News Story

The festival has been privileged to enjoy royal patronage for almost two centuries, and our current Patron HRH The Prince of Wales has visited the festival in recent years. Simon Carpenter, the festival’s volunteer archivist, has put together the history of the Three Choirs Festival’s royal connections.

The Hereford Festival of 1897 marked Queen Victoria’s Diamond Jubilee with, as the Annals describes, ‘much of the music of the week [taking] its colour from this event and [reflecting] the loyal sentiments of the nation.’ On the Tuesday morning a special thanksgiving service was arranged when ‘appropriate’ music was performed, including Handel’s Zadok the Priest and ex-Gloucester organist C H Lloyd’s new work A Hymn of Thanksgiving, which he had dedicated by permission to the Queen. She wasn’t present to hear it, but she was during the 1830 (Worcester) Festival when, as a 12-year-old princess, she accompanied her mother, the Duchess of Kent, to some of the performances. According to the Annals again, ‘Extensive and appropriate arrangements were … made for the comfort and convenience of the Royal visitors. Special seats were provided, to which access was obtained by an entrance being made through a window in the Dean’s chapel.’ The Royal couple were present for the opening service when Handel’s Dettingen Te Deum (a long time Festival favourite), the Dead March from Saul, and extracts from Handel’s Funeral Anthem were performed, the latter in respect of the memory of King George IV who had recently died.

The first Royal visit to a Festival was by King George IV’s father, George III in 1788. This was the occasion when it was moved to the first week in August to accommodate the Royal wishes to combine it with a visit to Cheltenham, the music of Handel, which then dominated the programmes, being the draw. The Royal party stayed in the Bishop’s Palace at Worcester for the duration. In 1827 the Festival was granted royal patronage by George IV, a privilege which continues to the present day.

Further Royal visits occurred in 1870, 1891 and 1911. In 1870 a visit by Prince and Princess Christian (Queen Victoria’s third daughter) prompted the Hereford organist, George Townsend Smith, to drop the traditional first evening secular concert altogether and replace it with an oratorio performance in the recently gaslit cathedral. This consisted of the first two parts of Haydn’s Creation and Joseph Barnby’s recently published ‘sacred idyll’ Rebekah. The latter had been first produced in London in 1869, and according to the Annals ‘received with great favour by the musical world.’ Barnby himself conducted the Festival performance of his work.

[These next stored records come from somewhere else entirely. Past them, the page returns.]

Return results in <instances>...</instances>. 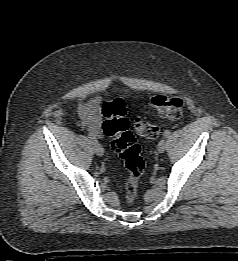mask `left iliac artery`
<instances>
[{"instance_id": "left-iliac-artery-1", "label": "left iliac artery", "mask_w": 238, "mask_h": 261, "mask_svg": "<svg viewBox=\"0 0 238 261\" xmlns=\"http://www.w3.org/2000/svg\"><path fill=\"white\" fill-rule=\"evenodd\" d=\"M163 136L166 137V138L169 137L170 131H168V130L164 131Z\"/></svg>"}]
</instances>
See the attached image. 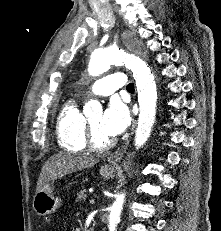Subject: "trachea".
<instances>
[{"instance_id": "obj_1", "label": "trachea", "mask_w": 221, "mask_h": 231, "mask_svg": "<svg viewBox=\"0 0 221 231\" xmlns=\"http://www.w3.org/2000/svg\"><path fill=\"white\" fill-rule=\"evenodd\" d=\"M127 90L128 91H133L134 90V84L133 83H130L127 85Z\"/></svg>"}]
</instances>
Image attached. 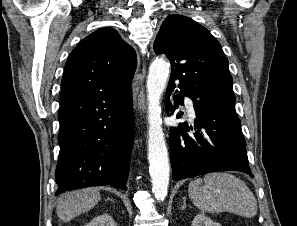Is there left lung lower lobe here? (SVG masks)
Here are the masks:
<instances>
[{
    "label": "left lung lower lobe",
    "instance_id": "1",
    "mask_svg": "<svg viewBox=\"0 0 297 226\" xmlns=\"http://www.w3.org/2000/svg\"><path fill=\"white\" fill-rule=\"evenodd\" d=\"M175 83L169 81L166 107L173 111L183 105V96L192 99L196 114L195 125L179 123L170 133V153L173 180L221 170H235L253 177L246 151L241 123L235 111V101L224 99L201 100L177 86L175 105L169 102ZM176 90L175 93H177ZM170 115V114H168ZM180 116L177 115V118ZM189 129L194 133H187Z\"/></svg>",
    "mask_w": 297,
    "mask_h": 226
}]
</instances>
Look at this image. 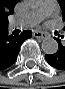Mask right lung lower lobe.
<instances>
[{
  "mask_svg": "<svg viewBox=\"0 0 65 89\" xmlns=\"http://www.w3.org/2000/svg\"><path fill=\"white\" fill-rule=\"evenodd\" d=\"M32 36L31 31L8 35L7 27L0 28V70L10 67L17 59L21 44Z\"/></svg>",
  "mask_w": 65,
  "mask_h": 89,
  "instance_id": "1",
  "label": "right lung lower lobe"
}]
</instances>
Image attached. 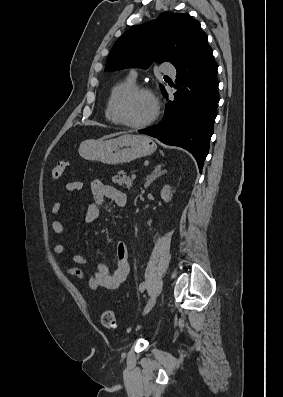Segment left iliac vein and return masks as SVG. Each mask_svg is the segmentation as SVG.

In 1891 the Duke and Duchess of Teck and their children, Princess Mary (later the Duchess of York, then Queen to George V) and Prince Alexander, attended the performance on the first day of the Hereford Festival week of Mendelsohn’s St Paul. As the Annals discreetly notes, the same composer’s Elijah traditionally occupied this spot at this time. And then the Worcester Festival of 1911 was graced with the presence for some of the time of Princess Henry of Battenburg (Queen Victoria’s fifth daughter), Prince Leopold (Queen Victoria’s youngest son) and King Manoel of Portugal and his mother, Queen Amelia. A major highlight of that Festival was the premiere of Ralph Vaughan Williams’ Five Mystical Songs.

More recently, a knock-on effect from the Festival’s invitation and visit to Buckingham Palace in 2015 to mark the official 300th anniversary were that there were two Royal visits in 2016 and 2017. In 2016 Prince Charles attended the Gloucester Festival of that year and listened to Mendelsohn’s Elijah and, separately, the Duke and Duchess of Gloucester also visited. The following year, Prince Charles visited the Festival in Worcester and attended a performance of Elgar’s The Dream of Gerontius. The concert, conducted by Music Director of the English National Opera Martyn Brabbins, was performed by the Choirs Festival Chorus and Worcester Cathedral Girl Choristers, together with the Philharmonia Orchestra. The soloists were mezzo-soprano Susan Bickley, tenor David Butt Philip, and baritone Roderick Williams. Before he left, the Prince met members of the Worcester Committee, Trustees and Festival staff and some of the performers and afterwards reported to Michael Clarke, the Chairman of the Worcester Committee, how much he had enjoyed the concert, and complimented the excellence of the performance.